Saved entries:
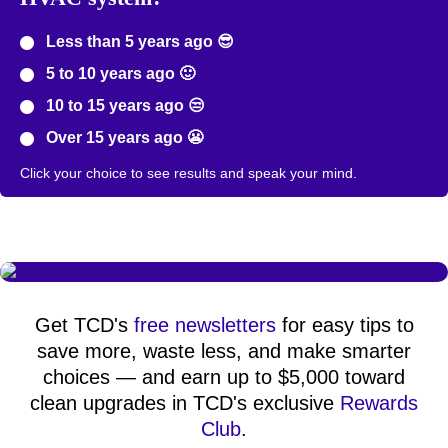
Less than 5 years ago 😎
5 to 10 years ago 🙂
10 to 15 years ago 😒
Over 15 years ago 😬
Click your choice to see results and speak your mind.
Get TCD's
free newsletters
for easy tips to
save more, waste less, and make smarter
choices — and earn up to $5,000 toward
clean upgrades in TCD's exclusive
Rewards
Club
.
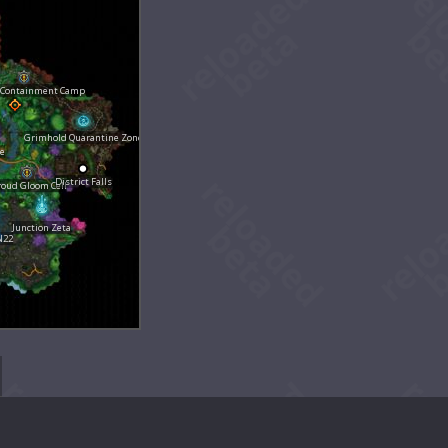
 Containment Camp
Grimhold Quarantine Zone
de
District Falls
roud Gloom Cell
Junction Zeta
N22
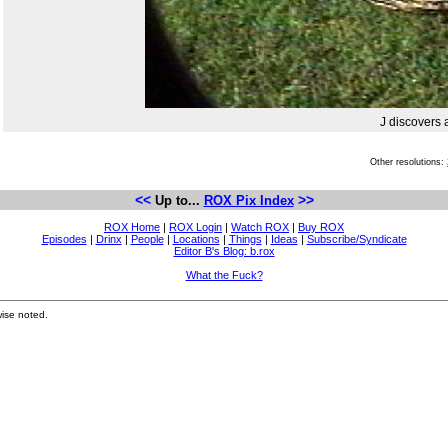
J discovers a
Other resolutions:
<<
>>
Up to...
ROX Pix Index
ROX Home
|
ROX Login
|
Watch ROX
|
Buy ROX
Episodes
|
Drinx
|
People
|
Locations
|
Things
|
Ideas
|
Subscribe/Syndicate
Editor B's Blog: b.rox
What the Fuck?
ise noted.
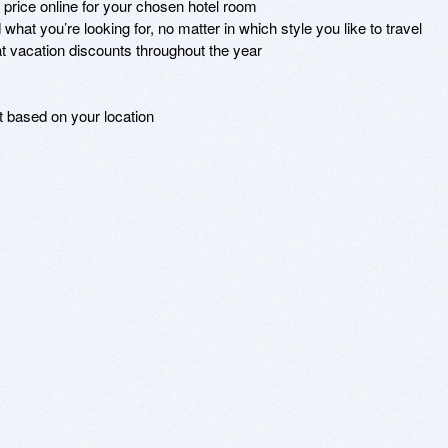
 price online for your chosen hotel room

what you’re looking for, no matter in which style you like to travel 

t vacation discounts throughout the year

t based on your location
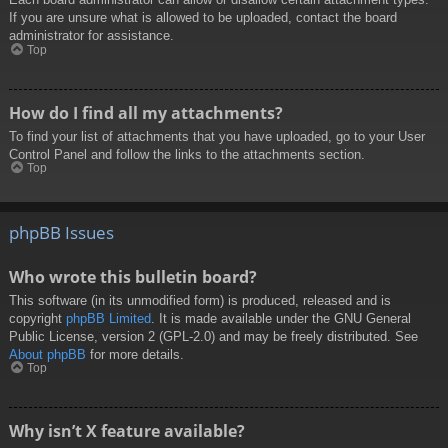
If you are unsure what is allowed to be uploaded, contact the board
administrator for assistance.
Top
How do I find all my attachments?
To find your list of attachments that you have uploaded, go to your User
Control Panel and follow the links to the attachments section.
Top
phpBB Issues
Who wrote this bulletin board?
This software (in its unmodified form) is produced, released and is
copyright
phpBB Limited
. It is made available under the GNU General
Public License, version 2 (GPL-2.0) and may be freely distributed. See
About phpBB
for more details.
Top
Why isn’t X feature available?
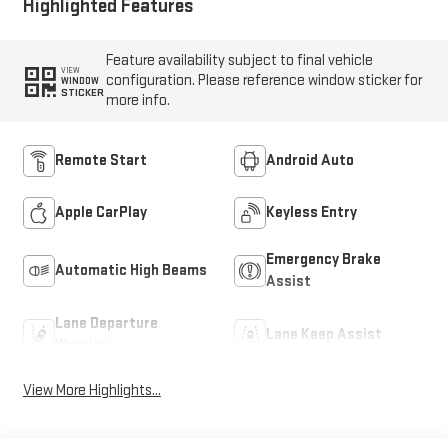
Highlighted Features
Feature availability subject to final vehicle
VIEW
configuration. Please reference window sticker for
WINDOW
STICKER
more info.
Remote Start
Android Auto
Apple CarPlay
Keyless Entry
Emergency Brake
Automatic High Beams
Assist
Lane Departure
Lane Keep Assist
Warning
View More Highlights...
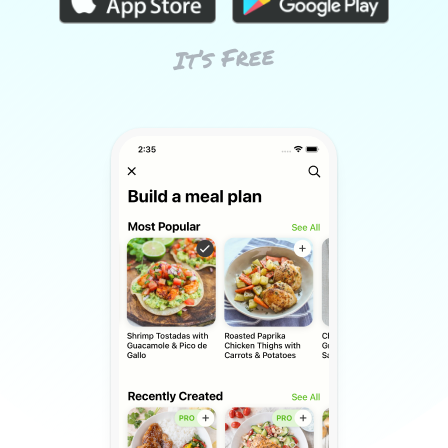
It’s Free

▶ _Goal of the exercise_
Leaving out the images, return the entries above exactly as they read.

▶ _Task response_
Less than 5 years ago 😎
5 to 10 years ago 🙂
10 to 15 years ago 😒
Over 15 years ago 😬
Click your choice to see results and speak your mind.
Get TCD's
free newsletters
for easy tips to
save more, waste less, and make smarter
choices — and earn up to $5,000 toward
clean upgrades in TCD's exclusive
Rewards
Club
.
 Containment Camp
Grimhold Quarantine Zone
de
District Falls
roud Gloom Cell
Junction Zeta
N22
J discovers a
Other resolutions:
<<
>>
Up to...
ROX Pix Index
ROX Home
|
ROX Login
|
Watch ROX
|
Buy ROX
Episodes
|
Drinx
|
People
|
Locations
|
Things
|
Ideas
|
Subscribe/Syndicate
Editor B's Blog: b.rox
What the Fuck?
ise noted.
 price online for your chosen hotel room

what you’re looking for, no matter in which style you like to travel 

t vacation discounts throughout the year

t based on your location
If you are unsure what is allowed to be uploaded, contact the board
administrator for assistance.
Top
How do I find all my attachments?
To find your list of attachments that you have uploaded, go to your User
Control Panel and follow the links to the attachments section.
Top
phpBB Issues
Who wrote this bulletin board?
This software (in its unmodified form) is produced, released and is
copyright
phpBB Limited
. It is made available under the GNU General
Public License, version 2 (GPL-2.0) and may be freely distributed. See
About phpBB
for more details.
Top
Why isn’t X feature available?
Highlighted Features
Feature availability subject to final vehicle
VIEW
configuration. Please reference window sticker for
WINDOW
STICKER
more info.
Remote Start
Android Auto
Apple CarPlay
Keyless Entry
Emergency Brake
Automatic High Beams
Assist
Lane Departure
Lane Keep Assist
Warning
View More Highlights...
It’s Free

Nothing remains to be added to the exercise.